Dan Satterberg has always been a reform-minded prosecutor who has favored diversion for low-level crimes over incarceration, and frequently has been on the leading edge of programs more associated with progressive Democrats than “law and order” Republicans. A moderate Republican who became a Democrat, Satterberg learned from his mentor, former Prosecutor Norm Malang, that prison isn’t always the right answer and community programs leading toward rehabilitation could be just as big an influence.
Satterberg has not had a challenger since he was elected 11 years ago, and has been considered almost unbeatable.
But this year he faces an aggressive opponent for the non-partisan position in Democrat and former public defender Daron Morris.
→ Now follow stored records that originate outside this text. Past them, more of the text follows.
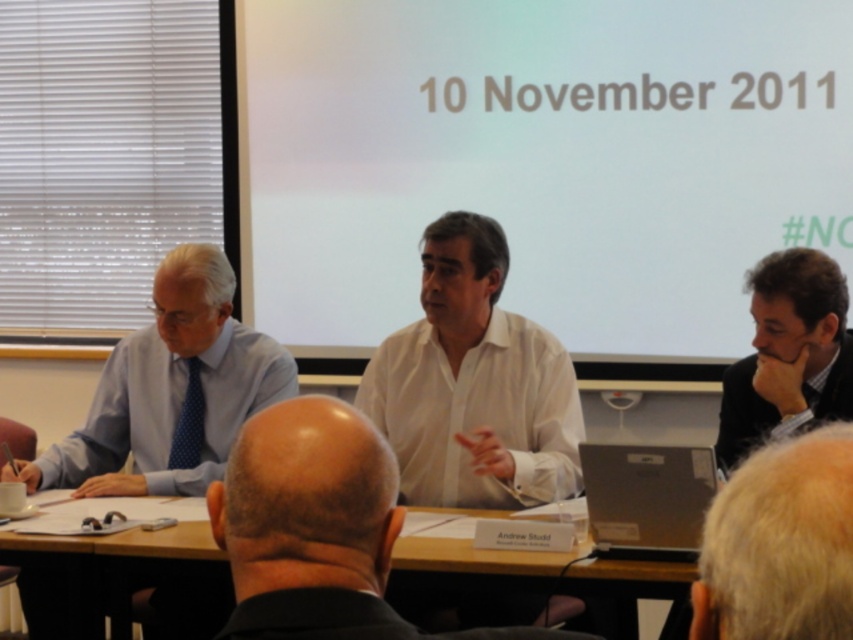 Question: Which point appears farthest from the camera in this image?

Choices:
 (A) (326, 396)
 (B) (772, 296)
 (C) (131, 376)
 (D) (724, 627)

Answer: (C)

Question: Can you confirm if light blue shirt at left is bigger than wooden table at center?

Choices:
 (A) no
 (B) yes

Answer: (B)

Question: Can you confirm if gray hair at upper center is positioned above wooden table at center?

Choices:
 (A) yes
 (B) no

Answer: (A)

Question: Which point is farther to the camera?

Choices:
 (A) (584, 588)
 (B) (577, 442)

Answer: (B)

Question: Does light blue shirt at left have a smaller size compared to dark brown hair at right?

Choices:
 (A) no
 (B) yes

Answer: (A)

Question: Which point appears farthest from the camera in this image?

Choices:
 (A) (424, 632)
 (B) (846, 397)
 (C) (822, 561)

Answer: (B) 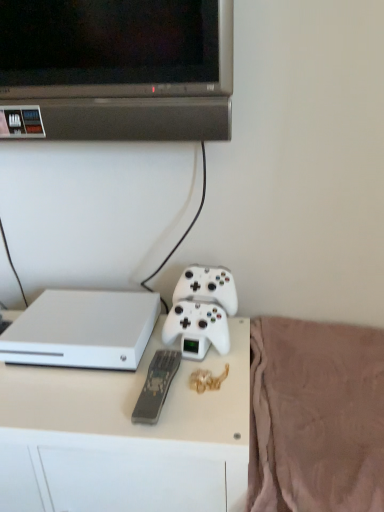 Question: Does white plastic desk at center have a larger size compared to gray matte remote at center?

Choices:
 (A) yes
 (B) no

Answer: (A)

Question: Is white plastic desk at center smaller than gray matte remote at center?

Choices:
 (A) yes
 (B) no

Answer: (B)

Question: Is white plastic desk at center shorter than gray matte remote at center?

Choices:
 (A) yes
 (B) no

Answer: (B)

Question: From the image's perspective, is white plastic desk at center on gray matte remote at center?

Choices:
 (A) no
 (B) yes

Answer: (A)

Question: Is white plastic desk at center outside gray matte remote at center?

Choices:
 (A) yes
 (B) no

Answer: (A)

Question: Does white plastic desk at center turn towards gray matte remote at center?

Choices:
 (A) no
 (B) yes

Answer: (A)

Question: Does white matte gaming console at lower left come in front of white matte game controller at center?

Choices:
 (A) no
 (B) yes

Answer: (B)

Question: Is white matte game controller at center located within white matte gaming console at lower left?

Choices:
 (A) no
 (B) yes

Answer: (A)

Question: Considering the relative sizes of white matte gaming console at lower left and white matte game controller at center in the image provided, is white matte gaming console at lower left shorter than white matte game controller at center?

Choices:
 (A) no
 (B) yes

Answer: (B)

Question: From a real-world perspective, does white matte gaming console at lower left sit lower than white matte game controller at center?

Choices:
 (A) yes
 (B) no

Answer: (A)

Question: Is white matte gaming console at lower left positioned beyond the bounds of white matte game controller at center?

Choices:
 (A) no
 (B) yes

Answer: (B)

Question: Can you confirm if white matte gaming console at lower left is positioned to the right of white matte game controller at center?

Choices:
 (A) yes
 (B) no

Answer: (B)

Question: Is gray matte remote at center surrounding white plastic desk at center?

Choices:
 (A) no
 (B) yes

Answer: (A) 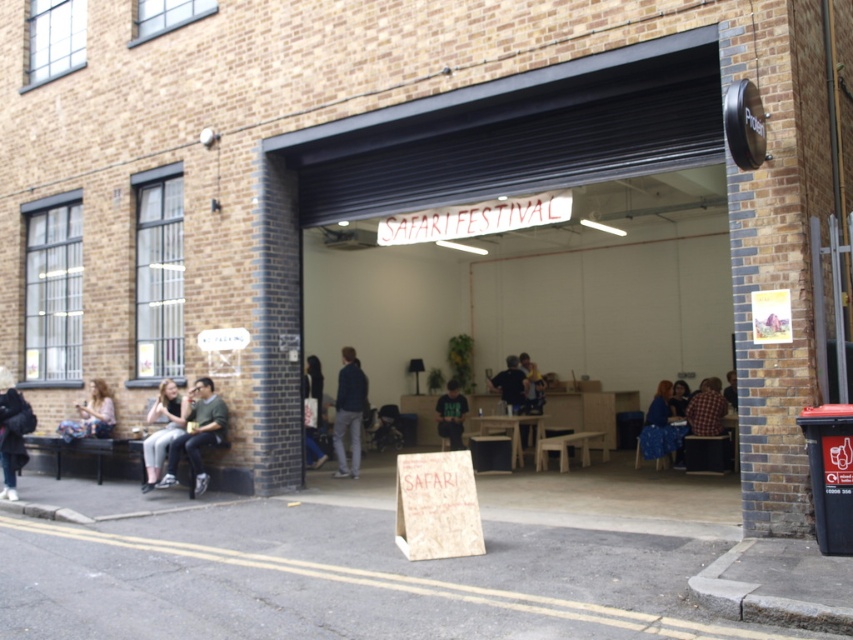 You are attending the Safari Festival and see two people wearing a light brown leather jacket at lower left and a green fabric shirt at center. Which person is sitting more to the left side?

The light brown leather jacket at lower left is more to the left side than the green fabric shirt at center.

You are standing in front of the brick building and want to take a photo of both the point at coordinates (189, 417) and the point at coordinates (663, 392). Which point should you focus on first to ensure both are in focus?

You should focus on the point at coordinates (189, 417) first because it is closer to the camera than the point at coordinates (663, 392). By focusing on the closer point, the farther point will also be within the depth of field, ensuring both are in focus.

From the picture: You are standing in front of the brick building and want to take a photo of both the point at coordinates [146,438] and the point at coordinates [437,403]. Which point should you focus on first to ensure both are in clear view?

You should focus on the point at coordinates [146,438] first because it is closer to you than the point at coordinates [437,403]. This ensures both points will be in clear view as the camera adjusts depth of field. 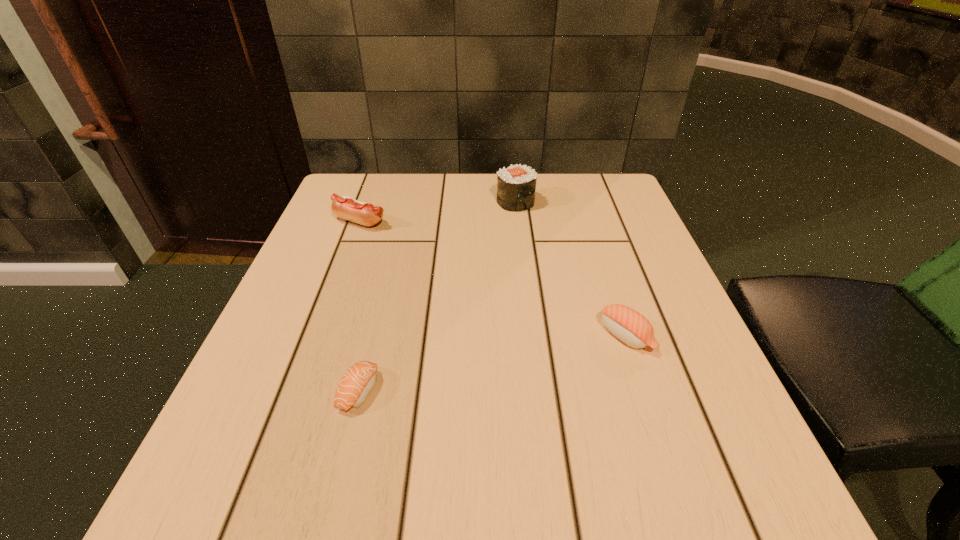 In order to click on free space between the leftmost object and the rightmost sushi in this screenshot , I will do `click(493, 279)`.

At what (x,y) coordinates should I click in order to perform the action: click on free spot between the shortest sushi and the leftmost object. Please return your answer as a coordinate pair (x, y). Image resolution: width=960 pixels, height=540 pixels. Looking at the image, I should click on (360, 306).

Where is `object that is the nearest to the sausage`? The width and height of the screenshot is (960, 540). object that is the nearest to the sausage is located at coordinates (516, 185).

Identify the location of object that stands as the second closest to the leftmost object. The image size is (960, 540). (358, 381).

Find the location of `sushi that stands as the closest to the second nearest object`. sushi that stands as the closest to the second nearest object is located at coordinates (516, 185).

Locate which sushi is the closest to the nearest object. Please provide its 2D coordinates. Your answer should be formatted as a tuple, i.e. [(x, y)], where the tuple contains the x and y coordinates of a point satisfying the conditions above.

[(628, 325)]

In order to click on vacant position in the image that satisfies the following two spatial constraints: 1. on the front side of the sausage; 2. on the right side of the third farthest object in this screenshot , I will do `click(319, 336)`.

This screenshot has height=540, width=960. What are the coordinates of `vacant space that satisfies the following two spatial constraints: 1. on the back side of the second nearest object; 2. on the right side of the nearest sushi` in the screenshot? It's located at (372, 336).

This screenshot has height=540, width=960. Identify the location of vacant space that satisfies the following two spatial constraints: 1. on the front side of the second nearest object; 2. on the left side of the tallest sushi. (531, 336).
This past week they brought their traveling debate show to Federal Way at the invitation of the 30th District Democrats.
Morris believes that ability to pay should be part of determining bail, and that unsecured bonds (a promise to pay) should be considered in some circumstances, while Satterberg believes that the likelihood of reoffending and returning for court dates are more important when considering bail. Although Satterberg would like to use GPS or texting for some crimes to follow-up and remind them to show up for hearings. He noted that judges have the final say.
The two also disagree on the new County Youth Detention Center. Satterberg supports the facility as he believes defendants need accountability and a place is needed for violent offenders. Morris is opposed to the facility and would like to see the money spent on community programs.
Morris is critical of the disproportionate number of people of color arrested and believes the system is set up against them. Satterberg disagrees and supports diversion programs such as the Enforced Assisted Diversion Program, LEAD, for low-level drug and prostitution crimes. Morris doesn’t think that is enough. The program was developed by prosecutors, police, social advocates and public defenders. County Executive Dow Constantine recently announced $3.1 million in support for the LEAD program and expansion to communities outside Seattle as part of his budget proposals.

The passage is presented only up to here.